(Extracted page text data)
--- START ---

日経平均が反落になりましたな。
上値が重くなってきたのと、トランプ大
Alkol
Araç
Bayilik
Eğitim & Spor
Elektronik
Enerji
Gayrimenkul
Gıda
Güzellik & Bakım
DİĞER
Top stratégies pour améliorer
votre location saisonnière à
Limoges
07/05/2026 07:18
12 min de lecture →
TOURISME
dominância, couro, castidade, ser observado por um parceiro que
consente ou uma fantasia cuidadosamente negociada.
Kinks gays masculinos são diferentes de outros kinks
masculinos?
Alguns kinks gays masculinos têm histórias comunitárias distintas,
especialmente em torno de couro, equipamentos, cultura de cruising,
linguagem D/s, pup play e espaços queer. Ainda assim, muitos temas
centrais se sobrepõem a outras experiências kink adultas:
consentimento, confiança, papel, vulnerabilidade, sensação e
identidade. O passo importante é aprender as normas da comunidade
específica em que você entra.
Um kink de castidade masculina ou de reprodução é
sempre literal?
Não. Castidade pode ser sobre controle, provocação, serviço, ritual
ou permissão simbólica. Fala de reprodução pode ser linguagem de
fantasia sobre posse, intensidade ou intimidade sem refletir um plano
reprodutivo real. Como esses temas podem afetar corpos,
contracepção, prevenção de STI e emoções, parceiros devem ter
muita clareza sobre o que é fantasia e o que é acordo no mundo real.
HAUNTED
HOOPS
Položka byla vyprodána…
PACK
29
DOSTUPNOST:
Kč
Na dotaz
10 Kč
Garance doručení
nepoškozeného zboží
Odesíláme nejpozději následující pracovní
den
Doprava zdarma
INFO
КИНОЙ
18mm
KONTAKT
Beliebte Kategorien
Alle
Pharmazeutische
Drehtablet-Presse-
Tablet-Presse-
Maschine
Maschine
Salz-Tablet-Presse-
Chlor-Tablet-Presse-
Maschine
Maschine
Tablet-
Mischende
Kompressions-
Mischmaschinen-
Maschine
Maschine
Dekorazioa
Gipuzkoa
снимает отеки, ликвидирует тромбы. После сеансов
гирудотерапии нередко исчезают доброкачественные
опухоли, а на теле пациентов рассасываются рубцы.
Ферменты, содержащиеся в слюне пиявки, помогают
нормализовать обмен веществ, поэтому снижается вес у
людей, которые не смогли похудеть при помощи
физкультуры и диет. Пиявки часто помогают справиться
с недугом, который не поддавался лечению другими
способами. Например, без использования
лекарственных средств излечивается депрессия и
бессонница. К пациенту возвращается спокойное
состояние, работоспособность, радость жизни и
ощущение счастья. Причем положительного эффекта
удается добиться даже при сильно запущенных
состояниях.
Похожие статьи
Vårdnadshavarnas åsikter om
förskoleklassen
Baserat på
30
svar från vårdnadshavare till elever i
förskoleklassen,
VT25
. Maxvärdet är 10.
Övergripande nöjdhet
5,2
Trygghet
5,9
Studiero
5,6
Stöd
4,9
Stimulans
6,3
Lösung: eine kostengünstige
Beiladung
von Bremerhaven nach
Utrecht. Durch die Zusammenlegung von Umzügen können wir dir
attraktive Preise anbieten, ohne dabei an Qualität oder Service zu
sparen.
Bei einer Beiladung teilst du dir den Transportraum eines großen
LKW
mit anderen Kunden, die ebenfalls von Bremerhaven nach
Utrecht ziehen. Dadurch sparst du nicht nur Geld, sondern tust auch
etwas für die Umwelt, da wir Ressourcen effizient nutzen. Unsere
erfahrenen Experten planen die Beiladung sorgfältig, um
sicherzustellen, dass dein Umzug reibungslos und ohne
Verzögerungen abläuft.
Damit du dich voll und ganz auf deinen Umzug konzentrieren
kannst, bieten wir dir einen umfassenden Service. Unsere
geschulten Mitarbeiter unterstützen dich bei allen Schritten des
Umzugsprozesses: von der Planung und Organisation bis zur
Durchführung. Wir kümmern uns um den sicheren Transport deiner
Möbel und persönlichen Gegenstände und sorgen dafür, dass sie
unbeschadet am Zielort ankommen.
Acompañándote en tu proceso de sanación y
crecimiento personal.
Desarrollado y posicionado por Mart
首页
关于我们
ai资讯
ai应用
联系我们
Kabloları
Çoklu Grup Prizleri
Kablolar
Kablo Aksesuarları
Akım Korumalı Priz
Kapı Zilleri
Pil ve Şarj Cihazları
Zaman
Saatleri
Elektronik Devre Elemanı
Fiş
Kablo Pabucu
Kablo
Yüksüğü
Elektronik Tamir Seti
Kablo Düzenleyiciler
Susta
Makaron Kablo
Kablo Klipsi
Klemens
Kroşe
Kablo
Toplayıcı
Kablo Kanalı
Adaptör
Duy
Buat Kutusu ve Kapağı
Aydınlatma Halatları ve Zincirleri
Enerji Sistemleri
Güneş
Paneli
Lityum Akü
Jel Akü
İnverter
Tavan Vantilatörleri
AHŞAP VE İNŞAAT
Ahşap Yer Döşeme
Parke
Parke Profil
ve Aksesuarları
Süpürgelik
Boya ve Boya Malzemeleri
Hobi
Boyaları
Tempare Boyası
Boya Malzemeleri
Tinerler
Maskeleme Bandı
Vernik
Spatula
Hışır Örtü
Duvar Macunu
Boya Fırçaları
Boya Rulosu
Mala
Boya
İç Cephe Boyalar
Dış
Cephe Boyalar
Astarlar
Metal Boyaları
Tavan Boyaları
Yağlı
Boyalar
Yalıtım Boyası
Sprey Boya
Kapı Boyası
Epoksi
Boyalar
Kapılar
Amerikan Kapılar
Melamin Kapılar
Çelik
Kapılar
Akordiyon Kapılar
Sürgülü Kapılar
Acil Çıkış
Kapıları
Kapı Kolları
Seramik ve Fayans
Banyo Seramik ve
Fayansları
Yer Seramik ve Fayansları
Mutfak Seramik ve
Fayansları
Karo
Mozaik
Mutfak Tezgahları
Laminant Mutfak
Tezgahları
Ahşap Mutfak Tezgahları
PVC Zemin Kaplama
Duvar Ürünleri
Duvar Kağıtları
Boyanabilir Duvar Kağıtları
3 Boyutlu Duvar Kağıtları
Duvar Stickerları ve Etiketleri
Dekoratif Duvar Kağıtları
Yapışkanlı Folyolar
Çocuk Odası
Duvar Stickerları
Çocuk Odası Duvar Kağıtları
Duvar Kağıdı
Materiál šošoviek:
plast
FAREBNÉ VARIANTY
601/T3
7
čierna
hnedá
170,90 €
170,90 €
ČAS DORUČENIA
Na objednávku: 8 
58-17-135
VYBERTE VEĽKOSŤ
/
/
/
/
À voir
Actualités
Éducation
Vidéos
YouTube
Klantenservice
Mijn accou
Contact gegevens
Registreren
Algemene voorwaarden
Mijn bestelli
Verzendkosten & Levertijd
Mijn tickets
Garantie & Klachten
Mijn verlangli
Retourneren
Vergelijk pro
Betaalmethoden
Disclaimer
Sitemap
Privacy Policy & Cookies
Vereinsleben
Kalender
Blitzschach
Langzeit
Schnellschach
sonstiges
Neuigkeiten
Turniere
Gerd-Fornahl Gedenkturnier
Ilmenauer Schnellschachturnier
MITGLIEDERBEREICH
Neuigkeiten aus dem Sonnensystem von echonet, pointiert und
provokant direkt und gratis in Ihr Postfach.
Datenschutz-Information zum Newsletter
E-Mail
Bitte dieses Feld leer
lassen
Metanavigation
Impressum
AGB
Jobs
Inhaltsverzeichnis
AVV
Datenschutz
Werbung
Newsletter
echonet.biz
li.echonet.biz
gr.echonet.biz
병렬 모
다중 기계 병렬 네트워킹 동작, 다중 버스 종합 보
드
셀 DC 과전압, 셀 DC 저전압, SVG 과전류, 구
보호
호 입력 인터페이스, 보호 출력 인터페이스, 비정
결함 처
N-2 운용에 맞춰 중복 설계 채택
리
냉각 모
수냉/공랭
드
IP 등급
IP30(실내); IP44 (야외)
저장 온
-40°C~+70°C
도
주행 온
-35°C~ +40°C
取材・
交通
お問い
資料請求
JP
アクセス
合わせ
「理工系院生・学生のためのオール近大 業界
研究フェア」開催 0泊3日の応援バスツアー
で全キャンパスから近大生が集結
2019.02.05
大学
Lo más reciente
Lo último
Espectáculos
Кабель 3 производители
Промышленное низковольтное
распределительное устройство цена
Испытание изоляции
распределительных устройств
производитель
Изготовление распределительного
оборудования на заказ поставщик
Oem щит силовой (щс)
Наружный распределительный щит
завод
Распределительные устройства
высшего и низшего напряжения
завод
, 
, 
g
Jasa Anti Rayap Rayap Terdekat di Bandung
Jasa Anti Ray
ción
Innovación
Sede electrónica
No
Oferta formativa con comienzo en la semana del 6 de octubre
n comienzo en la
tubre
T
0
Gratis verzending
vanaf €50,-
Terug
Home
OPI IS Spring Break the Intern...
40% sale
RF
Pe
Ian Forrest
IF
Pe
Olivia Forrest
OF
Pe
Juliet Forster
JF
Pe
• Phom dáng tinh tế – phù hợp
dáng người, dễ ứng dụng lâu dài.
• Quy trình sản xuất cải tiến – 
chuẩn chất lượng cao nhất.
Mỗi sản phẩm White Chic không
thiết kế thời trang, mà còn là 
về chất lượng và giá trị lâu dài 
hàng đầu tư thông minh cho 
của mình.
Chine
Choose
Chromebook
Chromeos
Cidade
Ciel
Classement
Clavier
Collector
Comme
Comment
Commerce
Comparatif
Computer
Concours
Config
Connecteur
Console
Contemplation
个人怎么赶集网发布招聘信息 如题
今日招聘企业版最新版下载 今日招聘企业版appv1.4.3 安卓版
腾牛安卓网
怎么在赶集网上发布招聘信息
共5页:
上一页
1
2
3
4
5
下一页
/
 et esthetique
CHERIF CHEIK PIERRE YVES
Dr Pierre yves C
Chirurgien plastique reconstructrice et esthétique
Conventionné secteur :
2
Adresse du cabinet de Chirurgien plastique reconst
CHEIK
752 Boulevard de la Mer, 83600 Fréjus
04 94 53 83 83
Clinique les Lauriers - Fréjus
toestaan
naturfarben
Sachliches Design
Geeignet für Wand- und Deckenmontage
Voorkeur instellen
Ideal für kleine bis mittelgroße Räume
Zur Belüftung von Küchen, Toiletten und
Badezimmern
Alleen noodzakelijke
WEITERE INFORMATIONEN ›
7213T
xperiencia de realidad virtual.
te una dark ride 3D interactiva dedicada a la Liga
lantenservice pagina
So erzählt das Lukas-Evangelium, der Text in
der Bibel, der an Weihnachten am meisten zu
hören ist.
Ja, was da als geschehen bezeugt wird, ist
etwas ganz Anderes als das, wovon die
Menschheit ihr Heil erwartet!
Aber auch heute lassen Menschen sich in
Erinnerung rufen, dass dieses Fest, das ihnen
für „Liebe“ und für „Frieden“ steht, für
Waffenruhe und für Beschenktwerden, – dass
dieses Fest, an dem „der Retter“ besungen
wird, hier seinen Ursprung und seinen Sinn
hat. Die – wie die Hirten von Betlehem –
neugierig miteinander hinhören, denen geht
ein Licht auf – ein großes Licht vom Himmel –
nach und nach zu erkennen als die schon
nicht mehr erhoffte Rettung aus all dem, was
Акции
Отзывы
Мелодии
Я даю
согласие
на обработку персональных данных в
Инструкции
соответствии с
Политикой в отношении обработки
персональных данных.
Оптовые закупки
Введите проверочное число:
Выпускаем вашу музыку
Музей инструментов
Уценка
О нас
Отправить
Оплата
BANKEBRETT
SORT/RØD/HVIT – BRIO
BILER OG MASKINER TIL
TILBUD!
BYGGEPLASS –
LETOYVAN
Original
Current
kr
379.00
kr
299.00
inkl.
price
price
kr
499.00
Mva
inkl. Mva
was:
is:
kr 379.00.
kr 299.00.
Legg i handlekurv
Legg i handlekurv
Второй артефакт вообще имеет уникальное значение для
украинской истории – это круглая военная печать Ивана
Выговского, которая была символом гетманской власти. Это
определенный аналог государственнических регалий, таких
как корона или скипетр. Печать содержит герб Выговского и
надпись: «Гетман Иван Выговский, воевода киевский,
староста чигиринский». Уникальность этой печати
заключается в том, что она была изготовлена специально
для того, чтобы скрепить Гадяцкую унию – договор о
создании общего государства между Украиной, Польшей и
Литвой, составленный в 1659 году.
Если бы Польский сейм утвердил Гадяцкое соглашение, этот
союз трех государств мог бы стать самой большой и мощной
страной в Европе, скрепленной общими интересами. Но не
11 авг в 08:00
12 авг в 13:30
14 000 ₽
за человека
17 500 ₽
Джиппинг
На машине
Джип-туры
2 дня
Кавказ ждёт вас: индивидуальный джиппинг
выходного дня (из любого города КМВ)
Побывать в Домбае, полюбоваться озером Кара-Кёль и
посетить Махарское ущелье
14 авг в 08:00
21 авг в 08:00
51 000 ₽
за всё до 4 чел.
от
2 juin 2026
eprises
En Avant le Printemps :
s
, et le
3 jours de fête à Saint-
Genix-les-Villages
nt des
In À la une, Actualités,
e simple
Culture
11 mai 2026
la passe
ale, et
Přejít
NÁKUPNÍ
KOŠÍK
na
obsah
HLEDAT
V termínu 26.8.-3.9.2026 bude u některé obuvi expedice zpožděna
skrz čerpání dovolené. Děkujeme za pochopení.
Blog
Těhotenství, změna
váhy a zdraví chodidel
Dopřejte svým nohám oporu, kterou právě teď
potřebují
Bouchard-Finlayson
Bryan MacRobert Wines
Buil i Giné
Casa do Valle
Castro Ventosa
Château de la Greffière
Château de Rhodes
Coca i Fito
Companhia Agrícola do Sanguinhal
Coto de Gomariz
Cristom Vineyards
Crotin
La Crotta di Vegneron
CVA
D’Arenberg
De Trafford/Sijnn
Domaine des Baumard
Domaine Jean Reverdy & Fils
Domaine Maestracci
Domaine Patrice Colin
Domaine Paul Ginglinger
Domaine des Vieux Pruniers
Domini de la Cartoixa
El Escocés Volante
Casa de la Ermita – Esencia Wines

--- END ---

WHAT NEEDS TO BE DONE:
Look above for the line with "identidade. O passo" and the line with "Utrecht ziehen. Dadurch"; transcribe both and all lines in between, exactly, and nothing else.

RESPONSE BELOW:
identidade. O passo importante é aprender as normas da comunidade
específica em que você entra.
Um kink de castidade masculina ou de reprodução é
sempre literal?
Não. Castidade pode ser sobre controle, provocação, serviço, ritual
ou permissão simbólica. Fala de reprodução pode ser linguagem de
fantasia sobre posse, intensidade ou intimidade sem refletir um plano
reprodutivo real. Como esses temas podem afetar corpos,
contracepção, prevenção de STI e emoções, parceiros devem ter
muita clareza sobre o que é fantasia e o que é acordo no mundo real.
HAUNTED
HOOPS
Položka byla vyprodána…
PACK
29
DOSTUPNOST:
Kč
Na dotaz
10 Kč
Garance doručení
nepoškozeného zboží
Odesíláme nejpozději následující pracovní
den
Doprava zdarma
INFO
КИНОЙ
18mm
KONTAKT
Beliebte Kategorien
Alle
Pharmazeutische
Drehtablet-Presse-
Tablet-Presse-
Maschine
Maschine
Salz-Tablet-Presse-
Chlor-Tablet-Presse-
Maschine
Maschine
Tablet-
Mischende
Kompressions-
Mischmaschinen-
Maschine
Maschine
Dekorazioa
Gipuzkoa
снимает отеки, ликвидирует тромбы. После сеансов
гирудотерапии нередко исчезают доброкачественные
опухоли, а на теле пациентов рассасываются рубцы.
Ферменты, содержащиеся в слюне пиявки, помогают
нормализовать обмен веществ, поэтому снижается вес у
людей, которые не смогли похудеть при помощи
физкультуры и диет. Пиявки часто помогают справиться
с недугом, который не поддавался лечению другими
способами. Например, без использования
лекарственных средств излечивается депрессия и
бессонница. К пациенту возвращается спокойное
состояние, работоспособность, радость жизни и
ощущение счастья. Причем положительного эффекта
удается добиться даже при сильно запущенных
состояниях.
Похожие статьи
Vårdnadshavarnas åsikter om
förskoleklassen
Baserat på
30
svar från vårdnadshavare till elever i
förskoleklassen,
VT25
. Maxvärdet är 10.
Övergripande nöjdhet
5,2
Trygghet
5,9
Studiero
5,6
Stöd
4,9
Stimulans
6,3
Lösung: eine kostengünstige
Beiladung
von Bremerhaven nach
Utrecht. Durch die Zusammenlegung von Umzügen können wir dir
attraktive Preise anbieten, ohne dabei an Qualität oder Service zu
sparen.
Bei einer Beiladung teilst du dir den Transportraum eines großen
LKW
mit anderen Kunden, die ebenfalls von Bremerhaven nach
Utrecht ziehen. Dadurch sparst du nicht nur Geld, sondern tust auch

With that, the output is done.